Task objective: Pick every line out of the entries below that has the string "Ministerio", and copy it.

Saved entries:

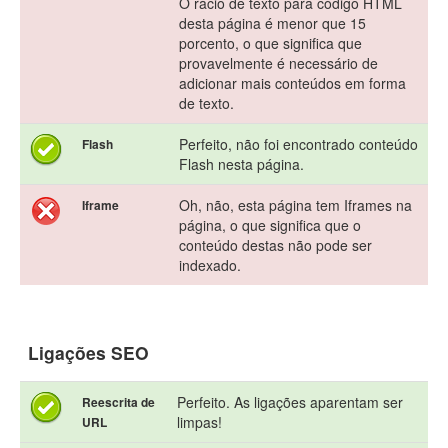
O rácio de texto para código HTML
desta página é menor que 15
porcento, o que significa que
provavelmente é necessário de
adicionar mais conteúdos em forma
de texto.
Perfeito, não foi encontrado conteúdo
Flash
Flash nesta página.
Oh, não, esta página tem Iframes na
Iframe
página, o que significa que o
conteúdo destas não pode ser
indexado.
Ligações SEO
Perfeito. As ligações aparentam ser
Reescrita de
limpas!
URL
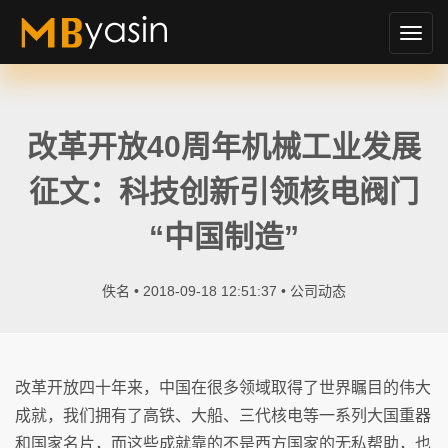
切
换
导
航
改革开放40周年机械工业发展
征文：科技创新引领核电阀门
“中国制造”
佚名 • 2018-09-18 12:51:37 •
公司动态
改革开放四十年来，中国在很多领域取得了世界瞩目的伟大
成就，我们拥有了高铁、大船、三代核电等一系列大国重器
和国家名片，而这些成就靠的不是西方国家的无私帮助，也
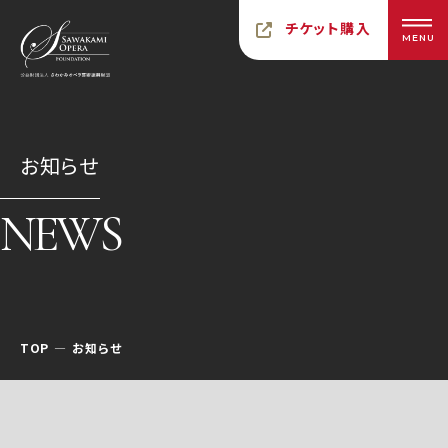
チケット購入
MENU
お知らせ
NEWS
TOP
お知らせ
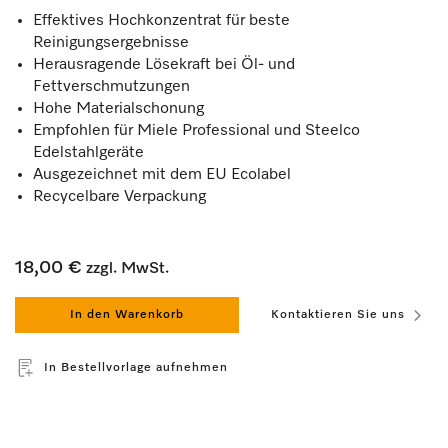
Effektives Hochkonzentrat für beste
Reinigungsergebnisse
Herausragende Lösekraft bei Öl- und
Fettverschmutzungen
Hohe Materialschonung
Empfohlen für Miele Professional und Steelco
Edelstahlgeräte
Ausgezeichnet mit dem EU Ecolabel
Recycelbare Verpackung
18,00 €
zzgl. MwSt.
In den Warenkorb
Kontaktieren Sie uns
In Bestellvorlage aufnehmen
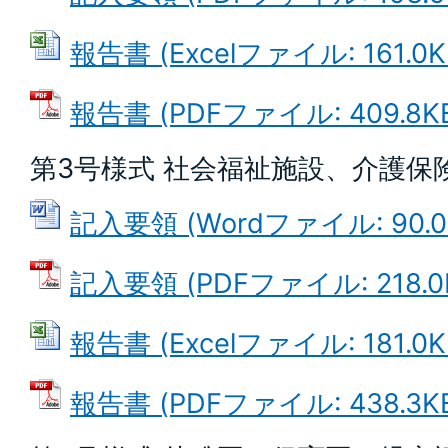
報告書 (Excelファイル: 161.0K
報告書 (PDFファイル: 409.8K
第3号様式 社会福祉施設、介護保
記入要領 (Wordファイル: 90.0
記入要領 (PDFファイル: 218.0
報告書 (Excelファイル: 181.0K
報告書 (PDFファイル: 438.3K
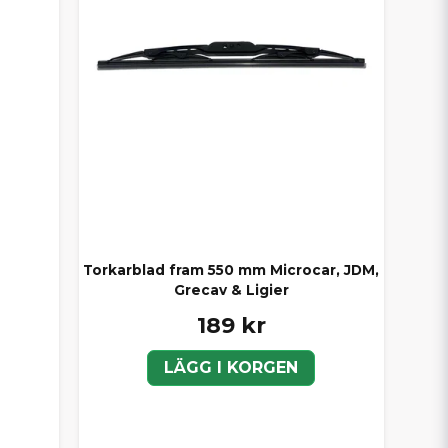
Torkarblad fram 550 mm Microcar, JDM,
Grecav & Ligier
189 kr
LÄGG I KORGEN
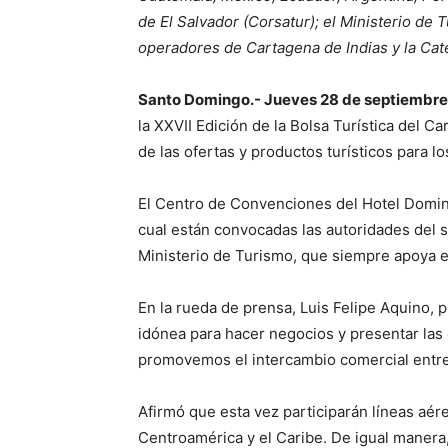
de El Salvador (Corsatur); el Ministerio de
operadores de Cartagena de Indias y la Cate
Santo Domingo.- Jueves 28 de septiembre
la XXVII Edición de la Bolsa Turística del C
de las ofertas y productos turísticos para l
El Centro de Convenciones del Hotel Domini
cual están convocadas las autoridades del 
Ministerio de Turismo, que siempre apoya e
En la rueda de prensa, Luis Felipe Aquino, p
idónea para hacer negocios y presentar las 
promovemos el intercambio comercial entre 
Afirmó que esta vez participarán líneas aér
Centroamérica y el Caribe. De igual maner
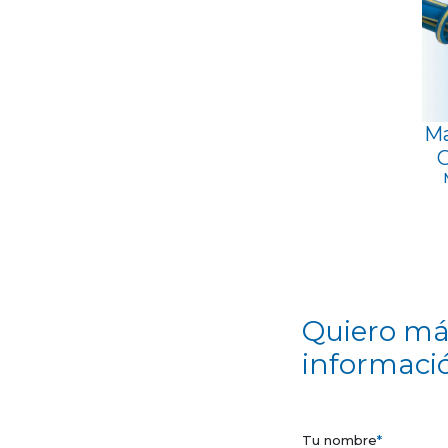
Ma
G
Quiero má
informaci
Tu nombre
*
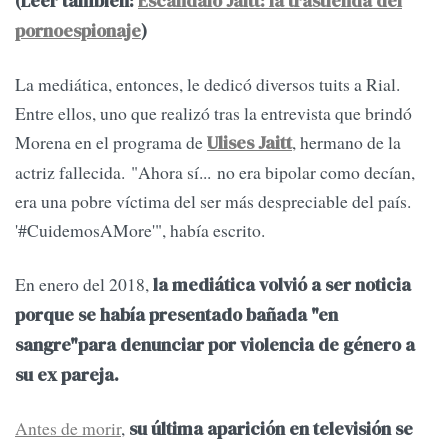
(Leer también:
Escándalo Jaitt: la trastienda del
pornoespionaje
)
La mediática, entonces, le dedicó diversos tuits a Rial.
Entre ellos, uno que realizó tras la entrevista que brindó
Morena en el programa de
, hermano de la
Ulises Jaitt
actriz fallecida. "Ahora sí... no era bipolar como decían,
era una pobre víctima del ser más despreciable del país.
'#CuidemosAMore'", había escrito.
En enero del 2018,
la mediática volvió a ser noticia
porque se había presentado bañada "en
sangre"para denunciar por violencia de género a
su ex pareja.
Antes de morir
,
su última aparición en televisión se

Task answer:
de El Salvador (Corsatur); el Ministerio de
Ministerio de Turismo, que siempre apoya e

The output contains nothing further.